Hamid R.66, un migrant de Ceuta ayant reçu un ordre d'expulsion illustre bien ce que pensent un grand nombre de migrants que nous avons interrogés. Il nous a confié qu'il était très "heureux" et "chanceux" car "il ira demain à Algeciras [sur la péninsule]" où il reverrait ses amis et trouverait un emploi67. Hamid R. a raconté à nos enquêteurs que la police lui avait expliqué qu'il devait trouver un emploi ou quitter l'Espagne dans les quinze jours et qu'il pourrait passer quelques jours à Algeciras après avoir pris le ferry. Les policiers ne lui ont donné aucune autre explication sur sa situation juridique en Espagne et sur son droit à s'opposer à l'ordre d'expulsion. Il n'a reçu aucune information lui permettant d'avoir accès à une assistance judiciaire ni sur l'effet à long terme de cet ordre d'expulsion sur ses droits en Espagne et dans d'autres pays de l'espace Schengen .68

Human Rights Watch a examiné les documents de Hamid R. Ceux-ci étaient rédigés en espagnol-une langue qu'il ne lit pas. Les documents se limitaient à une copie de son ordre d'expulsion, lui accordant une période de quarante-huit heures pour faire appel et quinze jours pour quitter le territoire espagnol. Lorsque Human Rights Watch lui a lu son ordre d'expulsion, avec l'aide d'un interprète, nous nous sommes aperçus qu'il ne savait absolument pas qu'il avait besoin d'un avocat et encore moins comment trouver une assistance judiciaire et comment faire valablement appel contre cet ordre d'expulsion69.

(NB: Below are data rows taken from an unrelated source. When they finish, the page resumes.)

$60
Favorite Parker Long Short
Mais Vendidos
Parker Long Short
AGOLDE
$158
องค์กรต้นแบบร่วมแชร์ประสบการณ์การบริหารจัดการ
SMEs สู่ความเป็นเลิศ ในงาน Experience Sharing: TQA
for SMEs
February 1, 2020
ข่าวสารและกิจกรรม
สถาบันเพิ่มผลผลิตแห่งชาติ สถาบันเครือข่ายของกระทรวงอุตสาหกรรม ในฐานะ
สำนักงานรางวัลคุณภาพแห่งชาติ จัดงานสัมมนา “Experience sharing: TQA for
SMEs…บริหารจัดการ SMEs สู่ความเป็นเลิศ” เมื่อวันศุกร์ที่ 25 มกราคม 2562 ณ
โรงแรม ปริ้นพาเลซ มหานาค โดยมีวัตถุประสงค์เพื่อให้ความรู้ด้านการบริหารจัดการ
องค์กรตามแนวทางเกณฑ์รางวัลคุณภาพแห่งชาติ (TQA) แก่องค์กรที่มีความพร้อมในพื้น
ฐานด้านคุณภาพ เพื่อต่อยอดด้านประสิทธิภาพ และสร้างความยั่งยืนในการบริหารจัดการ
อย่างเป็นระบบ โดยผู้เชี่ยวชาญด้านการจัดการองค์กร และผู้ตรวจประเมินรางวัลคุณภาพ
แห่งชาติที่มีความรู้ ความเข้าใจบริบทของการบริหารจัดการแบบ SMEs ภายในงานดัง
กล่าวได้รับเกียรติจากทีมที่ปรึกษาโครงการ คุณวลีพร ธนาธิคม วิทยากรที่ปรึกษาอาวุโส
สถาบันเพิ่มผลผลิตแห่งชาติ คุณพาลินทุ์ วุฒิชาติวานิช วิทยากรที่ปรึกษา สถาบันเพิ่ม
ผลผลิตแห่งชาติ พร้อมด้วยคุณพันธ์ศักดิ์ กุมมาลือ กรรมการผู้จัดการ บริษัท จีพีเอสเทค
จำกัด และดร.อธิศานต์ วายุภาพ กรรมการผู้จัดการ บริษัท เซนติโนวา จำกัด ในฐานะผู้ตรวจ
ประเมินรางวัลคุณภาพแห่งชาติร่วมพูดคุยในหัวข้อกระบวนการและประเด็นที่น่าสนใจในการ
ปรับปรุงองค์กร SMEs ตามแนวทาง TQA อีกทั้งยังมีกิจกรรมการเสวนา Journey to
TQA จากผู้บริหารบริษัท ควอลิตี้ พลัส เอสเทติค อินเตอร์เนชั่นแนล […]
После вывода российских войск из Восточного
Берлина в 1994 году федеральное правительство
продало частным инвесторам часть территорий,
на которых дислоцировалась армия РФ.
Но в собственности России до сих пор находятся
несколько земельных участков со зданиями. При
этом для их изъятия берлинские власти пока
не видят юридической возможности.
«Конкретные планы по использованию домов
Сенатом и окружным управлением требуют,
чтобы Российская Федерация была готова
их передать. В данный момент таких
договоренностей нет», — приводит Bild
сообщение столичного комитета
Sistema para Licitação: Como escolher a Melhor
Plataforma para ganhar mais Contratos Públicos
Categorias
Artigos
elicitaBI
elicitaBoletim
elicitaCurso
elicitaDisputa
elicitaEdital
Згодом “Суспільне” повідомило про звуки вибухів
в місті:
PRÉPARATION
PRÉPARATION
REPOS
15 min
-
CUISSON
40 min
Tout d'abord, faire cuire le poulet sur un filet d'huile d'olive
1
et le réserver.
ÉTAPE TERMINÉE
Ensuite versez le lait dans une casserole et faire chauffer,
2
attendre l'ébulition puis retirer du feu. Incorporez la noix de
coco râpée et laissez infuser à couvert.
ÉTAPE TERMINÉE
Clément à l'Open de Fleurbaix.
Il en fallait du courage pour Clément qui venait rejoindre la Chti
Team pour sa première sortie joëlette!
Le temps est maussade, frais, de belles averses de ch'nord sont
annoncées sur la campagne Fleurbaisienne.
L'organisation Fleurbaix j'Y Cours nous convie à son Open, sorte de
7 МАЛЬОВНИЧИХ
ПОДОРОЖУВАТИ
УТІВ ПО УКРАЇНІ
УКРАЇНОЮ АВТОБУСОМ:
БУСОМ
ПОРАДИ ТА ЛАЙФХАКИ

Des représentants du gouvernement espagnol ont expliqué à Human Rights Watch que leurs juristes étaient en train de remédier aux lacunes concernant les informations fournies aux migrants70. Malheureusement, notre enquête suggère que même lorsque les migrants ont accès à l'information ou qu'ils sont informés de leur possibilité de consulter un avocat, une telle confiance dans la qualité de la représentation juridique du migrant est souvent déplacée. De nombreuses interviews de migrants, de représentants d'organisations d'aide aux migrants, d'avocats et de fonctionnaires ont montré que les avocats ne sont pas toujours présents aux moments clés de l'affaire et que même lorsqu'ils sont présents, ils se contentent le plus souvent d'un rôle superficiel, se limitant à signer les documents administratifs.

Le rôle des avocats apparaît particulièrement limité dans les affaires de devolución. Un activiste de Tarifa nous a expliqué que dans de tels cas, "les avocats nous disent qu'ils ne peuvent en aucune façon aider les migrants"71. A Melilla, il semble que les avocats du barreau local72 qui assurent des services juridiques gratuits aux migrants, ne sont même pas convoqués au commissariat de police dans les cas de devolución73. Lorsque Human Rights Watch a interrogé un officier de la Garde civile de la côte andalouse à propos des services juridiques et de traduction dans les affaires de devolución, il a répondu qu'"[il] n'est pas nécessaire de connaître la langue du [migrant]. . . . Lorsqu'ils ont commis un autre délit, [les migrants] peuvent s'adresser à un avocat et à un juge, mais pas dans ce cas. Vous vous rendez compte si c'était le cas?"74.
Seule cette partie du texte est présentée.